The U.K. stage smash hit “The Railway Children” will make its North American premiere in Toronto this spring in a unique new theatre nestled in an historic setting fitting of the play.
Co-producer Robert Richardson says this show will “change the way we look at theatre in Toronto.”
The production stars a vintage 66-tonne steam engine and the cast will be announced at a later date. Previews start May 3, producers announced Wednesday.
The musical stage adaptation of Edith Nesbit’s 1906 children’s classic will be mounted in the 1,000-seat Roundhouse Theatre, just south of Bremner Boulevard between Lower Simcoe and Rees Streets. It will be a 20,000 square-foot semi-permanent modular tent in Roundhouse Park, the home of the Toronto Rail Heritage Centre -- a stone’s throw away from the CN Tower and Rogers Centre.
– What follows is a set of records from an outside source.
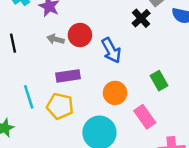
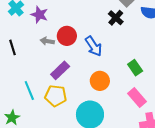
purple rectangle: (68, 76) -> (60, 70), turned -30
pink rectangle: (145, 117) -> (137, 98), moved

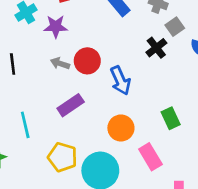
purple star: (39, 15) -> (56, 26), turned -30
yellow pentagon: (56, 96) -> (62, 157), moved
pink rectangle: (137, 98) -> (150, 157), moved

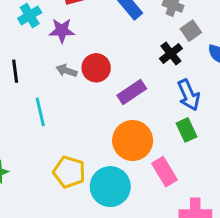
blue arrow: (120, 81) -> (189, 95), moved
purple rectangle: (71, 105) -> (132, 92), moved
cyan line: (25, 125) -> (40, 112), moved
orange circle: (121, 128) -> (133, 140), size x1.4

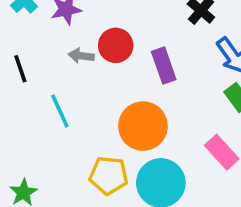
purple rectangle: (132, 92) -> (164, 66), turned -64
orange circle: (133, 140) -> (143, 126), moved

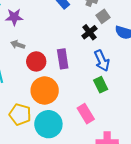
red circle: (116, 45) -> (36, 61), moved

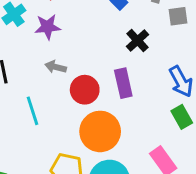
gray square: (103, 16) -> (178, 16), turned 32
black cross: (89, 32) -> (138, 41), moved

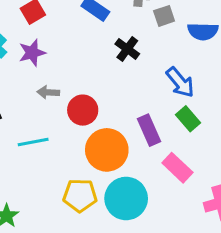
purple rectangle: (123, 83) -> (149, 130), moved
cyan line: (32, 111) -> (33, 142), turned -72

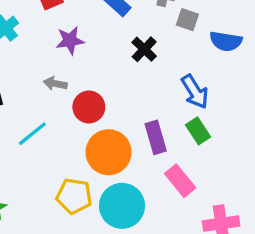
gray square: (164, 16) -> (187, 20), turned 30
purple star: (32, 53) -> (70, 40), moved
cyan line: (33, 142) -> (32, 134), turned -36

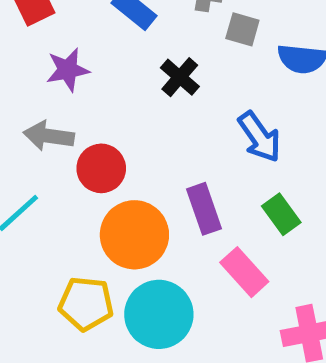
gray arrow: (55, 84) -> (49, 136), size x1.4
green rectangle: (198, 131) -> (281, 214), moved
“We think what this is going to mean is a whole new experience for theatre-goers to come to a very site-specific venue and to be able to bring families to what we think is a very beautiful, wholesome story in a completely different location than they've ever gone to," Richardson said.
The story tells the tale of three children whose privileged lives change when their father is wrongly accused of espionage. They are forced to move from a spacious home in London to a modest cottage in rural Yorkshire next to the railroad tracks.
Toronto’s version of the play will be similar to the popular U.K. production which was originally staged at the National Railway Museum in York and then remounted at the former Eurostar terminal at Waterloo Station in London where the show set box office records.